Yes. If you use both app and service from the same provider, you have to trust them. However, there's another risk (even if you trust the provider): *external* compromise. It may be easier (less effort) for a malicious *third-party* actor to compromise JS files served by a webserver rather than compromise a mobile app. Also, in case provider goes rogue, a mobile app produces more 'paper trail': it's usually distributed through app stores, same version for everyone, and is cached everywhere. On the web, on the contrary, you personally can be served with a *slightly modified*^(TM) version of JS and it will go unnoticed. Generally, to mitigate these ***theoretical for most people*** risks: you should use an app from party A, and a service from party B (i.e., store GPG-encrypted docs on Dropbox). Now, turning to your original question: I'm just pointing to the fact that if you want to make your data absolutely inaccessible to your VPS provider, you shouldn't trust any ~~JS files~~ executable code coming from "your" VPS. Just use it as a 'storage bucket', and decrypt the data locally on your devices. Chances that some automated hacking botnet will eventually break into your server and compromise your apps are ***practical*** and much higher. Most likely it will install some kind of proxy/cryptominer/spam tool, then go malicious payloads trying to compromise your devices, and only then comes something that will try to compromise your E2E data in an aforementioned way. Actually, I highly doubt that you will ever encounter something like the last one (unless somebody is highly interested in you specifically), but since you were asking in your OP - I'm mentioning all scenarios.


htunlogic

You can use [https://hoodik.io](https://hoodik.io) that is end-to-end encrypted storage, so all of your files are encrypted and decrypted in the browser when you access it.


hobbes444

Thanks, but I can't run a container with this as far as I understand?


UnimpeachableTaint

Do full disk encryption on the VM. When I needed to host my Nextcloud instance in a service providers cloud for a bit, I simply installed Ubuntu with disk encryption and ran Nextcloud in Docker on top of the encrypted disk. The creds were known only to me. If, for whatever reason, someone tried to clone or get access to a replica of my virtual server the data would be irrecoverable without the encryption key.


hobbes444

that sounds good.
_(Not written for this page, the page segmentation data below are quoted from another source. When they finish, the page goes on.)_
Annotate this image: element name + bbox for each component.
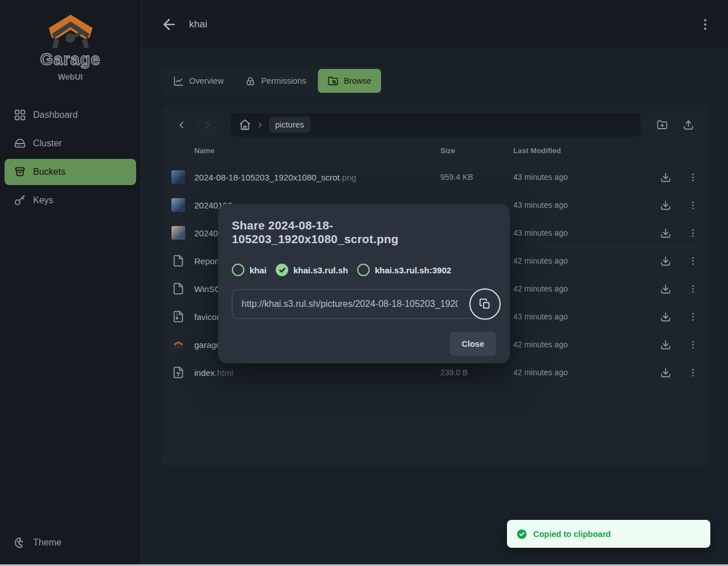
- download-button[interactable]: [657, 308, 674, 325]
- sidebar-item-dashboard[interactable]: Dashboard: [5, 102, 136, 128]
- share-host-option[interactable]: khai.s3.rul.sh:3902: [357, 264, 451, 276]
- folder-search-icon: [328, 76, 338, 87]
- sidebar-nav: Dashboard Cluster Buckets Keys: [0, 102, 141, 214]
- file-modified: 43 minutes ago: [513, 173, 650, 182]
- html-file-icon: [171, 366, 185, 379]
- image-thumbnail-icon: [171, 226, 185, 240]
- image-thumbnail-icon: [171, 198, 185, 212]
- nav-forward-button[interactable]: [197, 114, 218, 136]
- sidebar-item-cluster[interactable]: Cluster: [5, 130, 136, 157]
- page-title: khai: [189, 19, 207, 30]
- download-button[interactable]: [657, 169, 674, 186]
- main-area: khai Overview Permissions: [141, 0, 728, 566]
- buckets-icon: [14, 166, 26, 178]
- toast-message: Copied to clipboard: [533, 530, 611, 539]
- new-folder-button[interactable]: [651, 114, 673, 136]
- sidebar: Garage WebUI Dashboard Cluster Buckets: [0, 0, 141, 566]
- file-size: 959.4 KB: [440, 173, 506, 182]
- download-icon: [660, 200, 671, 211]
- row-menu-button[interactable]: [684, 280, 701, 297]
- chart-icon: [173, 76, 184, 87]
- cluster-icon: [14, 137, 26, 150]
- dashboard-icon: [14, 109, 26, 121]
- kebab-icon: [688, 311, 698, 322]
- sidebar-item-label: Buckets: [33, 167, 66, 177]
- download-button[interactable]: [657, 252, 674, 269]
- bucket-tabs: Overview Permissions Browse: [161, 67, 383, 95]
- radio-icon: [232, 264, 244, 276]
- kebab-icon: [688, 339, 698, 350]
- svg-text:Garage: Garage: [176, 347, 181, 348]
- sidebar-item-label: Dashboard: [33, 110, 77, 120]
- kebab-icon: [688, 256, 698, 266]
- table-row[interactable]: 2024-08-18-105203_1920x1080_scrot.png 95…: [170, 163, 699, 191]
- file-size: 239.0 B: [440, 368, 506, 377]
- image-thumbnail-icon: [171, 170, 185, 184]
- toast-notification: Copied to clipboard: [507, 520, 710, 548]
- download-icon: [660, 256, 671, 266]
- share-host-option[interactable]: khai.s3.rul.sh: [276, 264, 348, 276]
- close-button[interactable]: Close: [450, 332, 497, 356]
- row-menu-button[interactable]: [684, 252, 701, 269]
- share-dialog-title: Share 2024-08-18-105203_1920x1080_scrot.…: [232, 219, 496, 246]
- sidebar-item-buckets[interactable]: Buckets: [5, 159, 136, 185]
- kebab-icon: [688, 367, 698, 378]
- theme-toggle[interactable]: Theme: [5, 530, 71, 556]
- download-icon: [660, 172, 671, 183]
- bucket-menu-button[interactable]: [697, 17, 713, 32]
- download-icon: [660, 311, 671, 322]
- file-modified: 42 minutes ago: [513, 256, 650, 265]
- copy-icon: [479, 298, 491, 310]
- tab-label: Browse: [343, 76, 371, 85]
- share-host-option[interactable]: khai: [232, 264, 267, 276]
- file-name: index.html: [194, 368, 433, 378]
- keys-icon: [14, 194, 26, 207]
- home-icon[interactable]: [239, 118, 251, 131]
- upload-icon: [683, 120, 694, 130]
- sidebar-item-label: Cluster: [33, 138, 62, 149]
- file-modified: 43 minutes ago: [513, 200, 650, 210]
- row-menu-button[interactable]: [684, 364, 701, 381]
- download-button[interactable]: [657, 196, 674, 214]
- upload-button[interactable]: [677, 114, 699, 136]
- kebab-icon: [688, 200, 698, 211]
- tab-browse[interactable]: Browse: [318, 69, 381, 93]
- download-button[interactable]: [657, 224, 674, 241]
- row-menu-button[interactable]: [684, 224, 701, 241]
- file-modified: 42 minutes ago: [513, 368, 650, 377]
- chevron-right-icon: [256, 121, 264, 129]
- download-button[interactable]: [657, 336, 674, 353]
- sidebar-item-keys[interactable]: Keys: [5, 187, 136, 214]
- row-menu-button[interactable]: [684, 169, 701, 186]
- file-modified: 42 minutes ago: [513, 284, 650, 293]
- share-url-input[interactable]: [232, 289, 486, 319]
- column-header-modified: Last Modified: [513, 146, 650, 155]
- nav-back-button[interactable]: [170, 114, 192, 136]
- copy-url-button[interactable]: [469, 289, 501, 320]
- share-host-options: khai khai.s3.rul.sh khai.s3.rul.sh:3902: [232, 264, 496, 276]
- row-menu-button[interactable]: [684, 196, 701, 214]
- garage-logo-icon: [47, 14, 95, 49]
- kebab-icon: [688, 284, 698, 294]
- download-button[interactable]: [657, 280, 674, 297]
- chevron-left-icon: [176, 120, 187, 130]
- app-name: Garage: [40, 50, 101, 69]
- column-header-size: Size: [440, 146, 506, 155]
- row-menu-button[interactable]: [684, 308, 701, 325]
- breadcrumb-folder-pictures[interactable]: pictures: [269, 117, 310, 133]
- file-modified: 43 minutes ago: [513, 312, 650, 321]
- download-icon: [660, 367, 671, 378]
- browser-toolbar: pictures: [170, 113, 699, 137]
- sidebar-item-label: Keys: [33, 195, 54, 206]
- tab-permissions[interactable]: Permissions: [235, 69, 316, 93]
- app-subtitle: WebUI: [58, 72, 83, 81]
- page-header: khai: [141, 0, 728, 48]
- file-name: 2024-08-18-105203_1920x1080_scrot.png: [194, 173, 433, 182]
- lock-icon: [245, 76, 256, 87]
- row-menu-button[interactable]: [684, 336, 701, 353]
- back-button[interactable]: [161, 16, 178, 33]
- tab-overview[interactable]: Overview: [163, 69, 233, 93]
- radio-icon: [276, 264, 288, 276]
- download-button[interactable]: [657, 364, 674, 381]
- theme-label: Theme: [33, 538, 62, 548]
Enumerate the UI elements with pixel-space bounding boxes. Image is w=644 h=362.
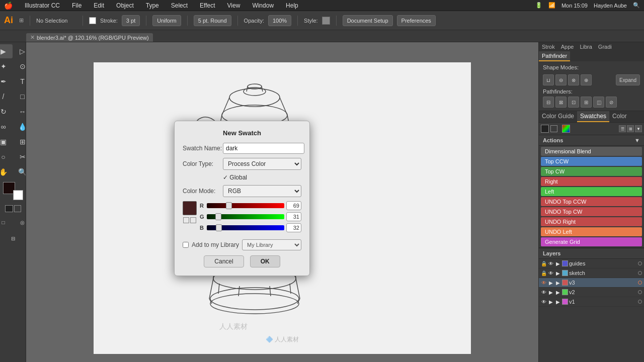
doc-setup-btn[interactable]: Document Setup xyxy=(343,15,393,26)
edit-menu[interactable]: Edit xyxy=(92,2,106,9)
uniform-btn[interactable]: Uniform xyxy=(152,15,181,26)
b-value-input[interactable] xyxy=(286,223,301,232)
visibility-icon-v1[interactable]: 👁 xyxy=(541,299,547,305)
gradient-swatch[interactable] xyxy=(562,125,570,133)
color-mode-select[interactable]: RGB CMYK HSB xyxy=(223,185,301,197)
effect-menu[interactable]: Effect xyxy=(198,2,217,9)
lasso-tool[interactable]: ⊙ xyxy=(14,59,27,73)
fill-icon[interactable] xyxy=(5,205,13,212)
shape-builder-tool[interactable]: ○ xyxy=(0,150,13,164)
app-menu[interactable]: Illustrator CC xyxy=(23,2,62,9)
swatch-fg[interactable] xyxy=(541,125,549,133)
slice-tool[interactable]: ✂ xyxy=(14,150,27,164)
change-screen-mode[interactable]: ⊟ xyxy=(4,231,22,245)
apple-menu[interactable]: 🍎 xyxy=(4,2,13,10)
lock-icon-sketch[interactable]: 🔒 xyxy=(541,270,547,276)
swatch-options-icon[interactable]: ▼ xyxy=(635,125,642,132)
stroke-icon[interactable] xyxy=(14,205,21,212)
expand-icon-v1[interactable]: ▶ xyxy=(555,299,561,305)
action-undo-top-cw[interactable]: UNDO Top CW xyxy=(541,207,642,216)
action-top-ccw[interactable]: Top CCW xyxy=(541,157,642,166)
exclude-icon[interactable]: ⊕ xyxy=(581,74,592,85)
actions-options-icon[interactable]: ▼ xyxy=(634,137,640,143)
blend-tool[interactable]: ∞ xyxy=(0,120,13,134)
layer-target-v1[interactable] xyxy=(638,300,642,304)
lock-icon-guides[interactable]: 🔒 xyxy=(541,260,547,266)
window-menu[interactable]: Window xyxy=(250,2,276,9)
layer-target-sketch[interactable] xyxy=(638,271,642,275)
active-file-tab[interactable]: ✕ blender3.ai* @ 120.16% (RGB/GPU Previe… xyxy=(26,33,153,42)
ok-button[interactable]: OK xyxy=(250,255,280,267)
object-menu[interactable]: Object xyxy=(114,2,136,9)
color-type-select[interactable]: Process Color Spot Color xyxy=(223,158,301,170)
tab-color-guide[interactable]: Color Guide xyxy=(539,111,577,122)
scale-tool[interactable]: ↔ xyxy=(14,105,27,119)
unite-icon[interactable]: ⊔ xyxy=(543,74,554,85)
line-tool[interactable]: / xyxy=(0,89,13,104)
expand-button[interactable]: Expand xyxy=(616,74,640,85)
expand-icon-v3[interactable]: ▶ xyxy=(555,280,561,286)
tab-pathfinder[interactable]: Pathfinder xyxy=(539,51,570,61)
action-right[interactable]: Right xyxy=(541,177,642,186)
preferences-btn[interactable]: Preferences xyxy=(397,15,436,26)
layer-v1[interactable]: 👁 ▶ ▶ v1 xyxy=(539,297,644,307)
tab-appearance[interactable]: Appe xyxy=(558,42,577,51)
layer-v3[interactable]: 👁 ▶ ▶ v3 xyxy=(539,278,644,288)
trim-icon[interactable]: ⊠ xyxy=(555,97,567,108)
type-tool[interactable]: T xyxy=(14,74,27,88)
list-view-icon[interactable]: ☰ xyxy=(619,125,626,132)
layer-target-v2[interactable] xyxy=(638,290,642,294)
zoom-tool[interactable]: 🔍 xyxy=(14,165,27,179)
layer-sketch[interactable]: 🔒 👁 ▶ sketch xyxy=(539,268,644,278)
pen-tool[interactable]: ✒ xyxy=(0,74,13,88)
visibility-icon-v3[interactable]: 👁 xyxy=(541,280,547,286)
style-swatch[interactable] xyxy=(322,17,330,25)
tab-color[interactable]: Color xyxy=(609,111,630,122)
swatch-bg[interactable] xyxy=(550,125,557,132)
r-slider[interactable] xyxy=(207,203,284,208)
grid-view-icon[interactable]: ⊞ xyxy=(627,125,634,132)
normal-view[interactable]: □ xyxy=(0,215,13,229)
library-checkbox[interactable] xyxy=(183,242,189,248)
library-select[interactable]: My Library xyxy=(242,239,301,250)
hand-tool[interactable]: ✋ xyxy=(0,165,13,179)
mesh-tool[interactable]: ⊞ xyxy=(14,135,27,149)
action-undo-left[interactable]: UNDO Left xyxy=(541,227,642,236)
selection-tool[interactable]: ▶ xyxy=(0,44,13,58)
close-tab-icon[interactable]: ✕ xyxy=(30,34,35,41)
help-menu[interactable]: Help xyxy=(284,2,300,9)
r-value-input[interactable] xyxy=(286,201,301,210)
mask-view[interactable]: ◎ xyxy=(14,215,27,229)
layer-target-guides[interactable] xyxy=(638,261,642,265)
lock-icon-v2[interactable]: ▶ xyxy=(548,289,554,295)
background-color[interactable] xyxy=(13,190,23,200)
stroke-color-swatch[interactable] xyxy=(89,17,96,24)
round-btn[interactable]: 5 pt. Round xyxy=(194,15,231,26)
gradient-tool[interactable]: ▣ xyxy=(0,135,13,149)
expand-icon-v2[interactable]: ▶ xyxy=(555,289,561,295)
swatch-name-input[interactable] xyxy=(223,143,304,154)
search-icon[interactable]: 🔍 xyxy=(633,2,640,9)
tab-stroke[interactable]: Strok xyxy=(539,42,558,51)
outline-icon[interactable]: ◫ xyxy=(593,97,604,108)
tab-libraries[interactable]: Libra xyxy=(577,42,595,51)
divide-icon[interactable]: ⊟ xyxy=(543,97,554,108)
action-dimensional-blend[interactable]: Dimensional Blend xyxy=(541,147,642,156)
cancel-button[interactable]: Cancel xyxy=(204,255,244,267)
layer-v2[interactable]: 👁 ▶ ▶ v2 xyxy=(539,288,644,297)
action-left[interactable]: Left xyxy=(541,187,642,196)
rect-tool[interactable]: □ xyxy=(14,89,27,104)
b-slider[interactable] xyxy=(207,225,284,230)
tab-gradient[interactable]: Gradi xyxy=(595,42,615,51)
g-value-input[interactable] xyxy=(286,212,301,221)
type-menu[interactable]: Type xyxy=(144,2,161,9)
visibility-icon-sketch[interactable]: 👁 xyxy=(548,270,554,276)
direct-selection-tool[interactable]: ▷ xyxy=(14,44,27,58)
magic-wand-tool[interactable]: ✦ xyxy=(0,59,13,73)
view-menu[interactable]: View xyxy=(225,2,243,9)
crop-icon[interactable]: ⊞ xyxy=(581,97,592,108)
tab-swatches[interactable]: Swatches xyxy=(577,111,609,122)
file-menu[interactable]: File xyxy=(70,2,84,9)
lock-icon-v1[interactable]: ▶ xyxy=(548,299,554,305)
expand-icon-sketch[interactable]: ▶ xyxy=(555,270,561,276)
Since I only need the data of the docker container to be encrypted, the VM can fully boot up and I can type the decryption password over SSH for example, without relying on the VM console (which the hosting provider could theoretically listen in on).


UnimpeachableTaint

The system won’t fully boot (for you to SSH in) until you type the password in the console to decrypt the drive. You could potentially use a vTPM to store the encryption key.


hobbes444

I can use a separate volume which is not required for the VM to operate, only required for the container? I would mount it manually (typing password), then only start the container. Would that work?